# DESCRIPTION OF THE TASK
Look through the records below and give the number of lines holding the string "стороне", nothing more.

Dataset entries:
━━━━━━━━━━━━━━━━

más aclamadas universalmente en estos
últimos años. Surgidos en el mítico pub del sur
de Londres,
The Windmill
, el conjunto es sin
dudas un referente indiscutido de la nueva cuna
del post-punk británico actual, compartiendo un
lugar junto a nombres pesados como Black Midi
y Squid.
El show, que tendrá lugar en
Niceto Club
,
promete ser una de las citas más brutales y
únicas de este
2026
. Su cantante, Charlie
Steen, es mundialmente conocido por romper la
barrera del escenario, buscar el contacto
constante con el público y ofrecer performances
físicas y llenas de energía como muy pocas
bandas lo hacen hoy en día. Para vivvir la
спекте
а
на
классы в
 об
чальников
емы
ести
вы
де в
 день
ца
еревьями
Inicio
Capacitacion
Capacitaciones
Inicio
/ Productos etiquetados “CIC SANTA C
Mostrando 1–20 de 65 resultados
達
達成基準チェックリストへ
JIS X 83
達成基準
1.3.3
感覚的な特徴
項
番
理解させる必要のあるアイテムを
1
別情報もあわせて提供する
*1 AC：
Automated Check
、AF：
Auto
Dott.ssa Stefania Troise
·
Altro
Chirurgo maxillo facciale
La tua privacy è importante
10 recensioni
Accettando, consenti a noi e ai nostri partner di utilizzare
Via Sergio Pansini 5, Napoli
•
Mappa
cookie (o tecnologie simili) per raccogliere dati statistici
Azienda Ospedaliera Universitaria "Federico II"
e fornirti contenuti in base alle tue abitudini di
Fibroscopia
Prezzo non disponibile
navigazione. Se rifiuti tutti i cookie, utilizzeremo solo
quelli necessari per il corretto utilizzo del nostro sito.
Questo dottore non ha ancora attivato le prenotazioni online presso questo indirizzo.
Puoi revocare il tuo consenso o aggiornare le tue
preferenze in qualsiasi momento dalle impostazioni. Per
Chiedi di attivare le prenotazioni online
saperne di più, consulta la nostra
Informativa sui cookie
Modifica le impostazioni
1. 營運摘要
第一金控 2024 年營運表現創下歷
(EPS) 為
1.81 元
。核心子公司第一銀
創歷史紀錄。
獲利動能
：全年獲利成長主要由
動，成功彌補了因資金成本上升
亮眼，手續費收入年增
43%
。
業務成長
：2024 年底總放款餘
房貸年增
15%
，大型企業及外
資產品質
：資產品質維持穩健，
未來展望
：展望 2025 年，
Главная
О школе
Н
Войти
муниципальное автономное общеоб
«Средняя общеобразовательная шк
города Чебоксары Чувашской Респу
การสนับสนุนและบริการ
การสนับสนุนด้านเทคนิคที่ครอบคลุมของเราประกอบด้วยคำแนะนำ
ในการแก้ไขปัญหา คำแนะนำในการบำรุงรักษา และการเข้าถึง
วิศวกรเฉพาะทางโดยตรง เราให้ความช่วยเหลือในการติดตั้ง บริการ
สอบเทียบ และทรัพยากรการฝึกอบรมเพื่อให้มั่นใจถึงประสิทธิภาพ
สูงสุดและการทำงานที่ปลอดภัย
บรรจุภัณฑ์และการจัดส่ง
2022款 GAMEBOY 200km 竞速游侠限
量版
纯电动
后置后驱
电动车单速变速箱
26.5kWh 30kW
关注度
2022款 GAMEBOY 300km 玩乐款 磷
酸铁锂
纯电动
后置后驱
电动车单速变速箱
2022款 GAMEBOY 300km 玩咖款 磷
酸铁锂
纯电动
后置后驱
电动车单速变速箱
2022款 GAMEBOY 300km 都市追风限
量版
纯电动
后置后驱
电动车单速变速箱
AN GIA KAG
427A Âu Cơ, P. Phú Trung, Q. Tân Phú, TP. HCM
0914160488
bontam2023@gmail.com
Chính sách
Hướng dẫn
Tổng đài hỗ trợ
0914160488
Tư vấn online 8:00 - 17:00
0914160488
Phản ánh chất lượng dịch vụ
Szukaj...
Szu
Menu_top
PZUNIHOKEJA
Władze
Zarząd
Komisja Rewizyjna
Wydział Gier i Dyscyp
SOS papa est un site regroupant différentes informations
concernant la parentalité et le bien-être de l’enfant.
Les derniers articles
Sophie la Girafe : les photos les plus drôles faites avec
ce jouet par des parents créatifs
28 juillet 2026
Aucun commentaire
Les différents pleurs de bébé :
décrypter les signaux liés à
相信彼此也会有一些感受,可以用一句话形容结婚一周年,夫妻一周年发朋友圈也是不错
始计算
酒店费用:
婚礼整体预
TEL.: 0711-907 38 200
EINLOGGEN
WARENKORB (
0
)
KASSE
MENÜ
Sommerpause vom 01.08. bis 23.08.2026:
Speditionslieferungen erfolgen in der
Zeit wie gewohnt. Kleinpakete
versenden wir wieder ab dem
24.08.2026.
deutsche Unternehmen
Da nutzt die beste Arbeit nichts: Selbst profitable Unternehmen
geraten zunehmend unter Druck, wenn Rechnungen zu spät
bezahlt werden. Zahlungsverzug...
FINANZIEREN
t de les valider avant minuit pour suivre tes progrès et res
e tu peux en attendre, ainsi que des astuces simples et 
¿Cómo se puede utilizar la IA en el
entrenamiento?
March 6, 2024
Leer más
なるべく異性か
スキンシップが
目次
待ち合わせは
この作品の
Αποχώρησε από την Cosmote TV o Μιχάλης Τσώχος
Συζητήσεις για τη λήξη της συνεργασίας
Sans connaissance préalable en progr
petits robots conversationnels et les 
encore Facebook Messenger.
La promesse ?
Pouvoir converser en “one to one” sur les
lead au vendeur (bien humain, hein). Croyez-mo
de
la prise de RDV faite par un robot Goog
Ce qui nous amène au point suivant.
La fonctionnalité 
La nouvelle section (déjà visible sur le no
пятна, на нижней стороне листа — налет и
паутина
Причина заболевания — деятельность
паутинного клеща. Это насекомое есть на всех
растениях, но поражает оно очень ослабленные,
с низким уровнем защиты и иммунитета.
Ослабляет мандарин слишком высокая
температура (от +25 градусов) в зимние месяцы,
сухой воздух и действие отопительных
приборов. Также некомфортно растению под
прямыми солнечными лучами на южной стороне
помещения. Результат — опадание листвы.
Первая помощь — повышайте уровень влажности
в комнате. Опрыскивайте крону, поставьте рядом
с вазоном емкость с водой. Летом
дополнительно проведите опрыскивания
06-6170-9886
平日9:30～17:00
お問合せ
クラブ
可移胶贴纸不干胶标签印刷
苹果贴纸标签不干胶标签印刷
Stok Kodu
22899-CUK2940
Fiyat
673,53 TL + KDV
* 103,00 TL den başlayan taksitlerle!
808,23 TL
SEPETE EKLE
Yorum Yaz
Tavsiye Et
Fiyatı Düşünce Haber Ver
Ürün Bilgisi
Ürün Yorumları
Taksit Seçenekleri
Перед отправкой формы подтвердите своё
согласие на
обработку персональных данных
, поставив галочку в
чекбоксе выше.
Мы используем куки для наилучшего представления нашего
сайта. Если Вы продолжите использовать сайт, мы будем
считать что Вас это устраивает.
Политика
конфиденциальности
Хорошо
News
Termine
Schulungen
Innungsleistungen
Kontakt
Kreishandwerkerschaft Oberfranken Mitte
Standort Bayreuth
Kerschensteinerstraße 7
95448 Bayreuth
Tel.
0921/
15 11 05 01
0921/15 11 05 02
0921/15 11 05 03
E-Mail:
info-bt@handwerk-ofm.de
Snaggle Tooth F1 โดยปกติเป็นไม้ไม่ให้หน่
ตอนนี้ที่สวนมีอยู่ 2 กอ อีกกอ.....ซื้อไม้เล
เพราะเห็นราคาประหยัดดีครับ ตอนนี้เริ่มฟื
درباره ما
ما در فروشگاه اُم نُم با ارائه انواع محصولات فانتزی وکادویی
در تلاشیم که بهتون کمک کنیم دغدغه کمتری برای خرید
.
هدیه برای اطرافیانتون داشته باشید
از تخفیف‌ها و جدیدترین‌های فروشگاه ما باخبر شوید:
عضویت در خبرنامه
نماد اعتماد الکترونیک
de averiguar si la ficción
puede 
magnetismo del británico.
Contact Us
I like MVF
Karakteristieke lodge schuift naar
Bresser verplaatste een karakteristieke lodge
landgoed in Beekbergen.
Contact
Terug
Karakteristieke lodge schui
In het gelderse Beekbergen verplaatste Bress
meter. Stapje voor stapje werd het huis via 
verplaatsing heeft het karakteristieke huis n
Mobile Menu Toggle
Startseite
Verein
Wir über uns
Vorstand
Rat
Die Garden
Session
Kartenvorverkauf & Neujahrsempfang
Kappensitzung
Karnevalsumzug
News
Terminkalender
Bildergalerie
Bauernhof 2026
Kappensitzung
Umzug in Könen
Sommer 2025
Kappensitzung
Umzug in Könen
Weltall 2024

━━━━━━━━━━━━━━━━

# THE COMPLETED TASK
2